Whole organ pancreaticoduodenal transplantation with bladder drainage by the duodenal segment technique is currently the preferred method of vascularized pancreas transplantation but is associated with a finite risk of surgical complications. Meticulous bench reconstruction of the pancreaticoduodenal allograft may minimize complications following transplantation. Over a 6.5-yr period, 192 pancreas transplants were performed in 181 diabetic patients by the same transplant team. A retrospective review was performed in order to describe a stepwise approach to bench preparation of the pancreaticoduodenal allograft that has developed from this experience. In this series of 192 consecutive pancreaticoduodenal reconstructions, no procured pancreas was deemed non-usable solely from an anatomic standpoint. The mean backtable pancreas preparation time was 2 h. The operative complication rate 19%, the incidence of technical graft loss was 6.8%, and there was no mortality related to technical problems.
Using a standardized approach, meticulous bench reconstruction of the pancreaticoduodenal allograft: 1) can be performed in virtually any anatomic setting; 2) decrease complications following transplantation; 3) improves initial allograft function; and 4) minimizes organ wastage.

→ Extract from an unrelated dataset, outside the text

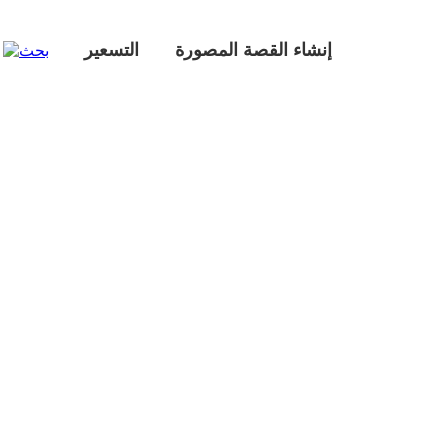
إنشاء القصة المصورة
التسعير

采用十二指肠段技术行膀胱引流的全器官胰十二指肠移植术目前是血管化胰腺移植的首选方法,但存在一定的手术并发症风险。对胰十二指肠同种异体移植物进行细致的体外重建可减少移植后的并发症。在6.5年的时间里,同一移植团队对181例糖尿病患者进行了192例胰腺移植。进行了一项回顾性研究,以描述基于这一经验发展而来的胰十二指肠同种异体移植物体外准备的逐步方法。在这一系列连续的192例胰十二指肠重建手术中,从解剖学角度来看,没有一个获取的胰腺被认为不可用。体外胰腺准备的平均时间为2小时。手术并发症发生率为19%,技术原因导致移植物丢失的发生率为6.8%,且没有与技术问题相关的死亡病例。
采用标准化方法,对胰十二指肠同种异体移植物进行细致的体外重建:1)几乎可在任何解剖情况下进行;2)减少移植后的并发症;3)改善移植物的初始功能;4)最大限度地减少器官浪费。